Allen Strange introduced a more portable notation in his 1972 book Electronic Music: Systems, Techniques, and Controls. Rather than mapping physical layout, he used flowchart-like graphics representing synthesis building blocks: oscillators, filters, amplifiers, envelope generators. Later dubbed “block schematics” by Rob Hordijk.

Block schematic showing a classic subtractive synthesis patch with audio (solid) and CV (dashed) signal paths

Modern Visual Techniques

1. PATCH & TWEAK Symbol System

Developed by Kim Bjorn for the book PATCH & TWEAK, this is a standardized, module-agnostic visual language using symbols and color-coded connections. Released under Creative Commons.

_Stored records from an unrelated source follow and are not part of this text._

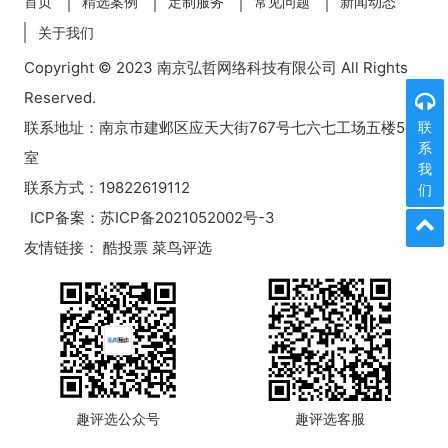
首页
精选案例
定制服务
常见问题
新闻动态
关于我们
Copyright © 2023 南京弘哲网络科技有限公司 All Rights
Reserved.
联系地址：南京市建邺区应天大街767号七六七工场五楼518
联
系
室
我
联系方式：19822619112
们
ICP备案：
苏ICP备2021052002号-3
友情链接：
酷投票
菜鸟评选
趣评选公众号
趣评选客服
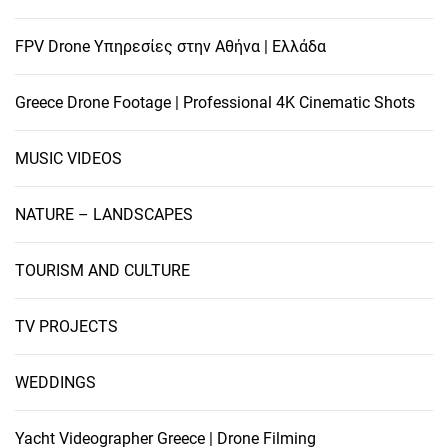
FPV Drone Υπηρεσίες στην Αθήνα | Ελλάδα
Greece Drone Footage | Professional 4K Cinematic Shots
MUSIC VIDEOS
NATURE – LANDSCAPES
TOURISM AND CULTURE
TV PROJECTS
WEDDINGS
Yacht Videographer Greece | Drone Filming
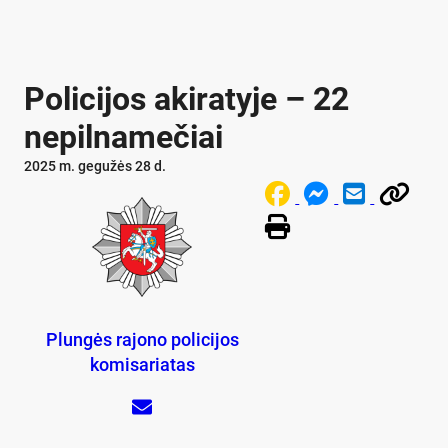
Policijos akiratyje – 22
nepilnamečiai
2025 m. gegužės 28 d.
Plungės rajono policijos
komisariatas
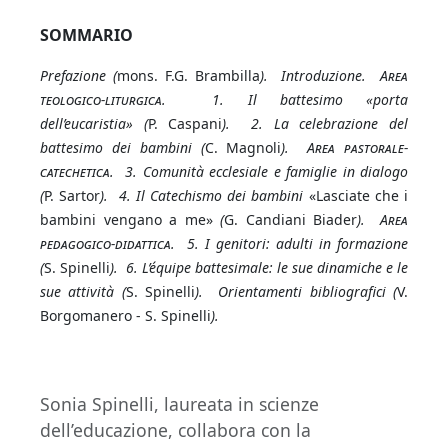
SOMMARIO
Prefazione (
mons. F.G. Brambilla
). Introduzione.
Area
teologico-liturgica.
1. Il battesimo «porta
dell’eucaristia» (
P. Caspani
). 2. La celebrazione del
battesimo dei bambini (
C. Magnoli
).
Area pastorale-
catechetica.
3. Comunità ecclesiale e famiglie in dialogo
(
P.
Sartor
). 4. Il Catechismo dei bambini
«Lasciate che i
bambini vengano a me»
(
G. Candiani Biader
).
Area
pedagogico-didattica.
5. I genitori: adulti in formazione
(
S. Spinelli
). 6. L’équipe battesimale: le sue dinamiche e le
sue attività (
S. Spinelli
). Orientamenti bibliografici (
V.
Borgomanero - S. Spinelli
).
Sonia Spinelli, laureata in scienze
dell’educazione, collabora con la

  • Distinct symbols for oscillators, filters, envelopes, LFOs, mixers, VCAs
  • Color-coded connections differentiate audio, CV, gate, and trigger signals
  • Optimized for learning and sharing between users with different systems
  • Free to download from patchandtweak.com/symbols

Strengths: Universal, well-designed, community-adopted, free Limitations: Learning curve for the symbol set; less intuitive than a photo for quick recall

PATCH & TWEAK symbol legend showing module shapes and color-coded connection types

2. Patchbook Markup Language

A text-based markup language designed to be both human-readable and machine-parseable. Write patches in plain text using simple connection symbols.

  • -> for audio connections, >> for CV, p> for pitch, g> for gate
  • Can include knob settings and module parameters as annotations
  • Designed as an open standard the community can build tools around
  • Text files are lightweight, versionable, and easy to share online

Strengths: Portable, searchable, machine-readable, no special software needed Limitations: Not visual by itself; requires rendering tools for graphical output

Patchbook notation for a subtractive voice with color-coded connection symbols

3. Synth Patch Library (Online Tool)

A free web-based application with a visual patch schema editor, drag-and-drop functionality, audio upload, and community sharing features.

Strengths: All-in-one solution, visual editor, audio support, community features Limitations: Requires internet; patches live on an external platform

4. Photography and Digital Annotation

Photograph your patched system, then optionally annotate in a drawing app. Some users grab their rack layout from ModularGrid and overlay drawn patch cables.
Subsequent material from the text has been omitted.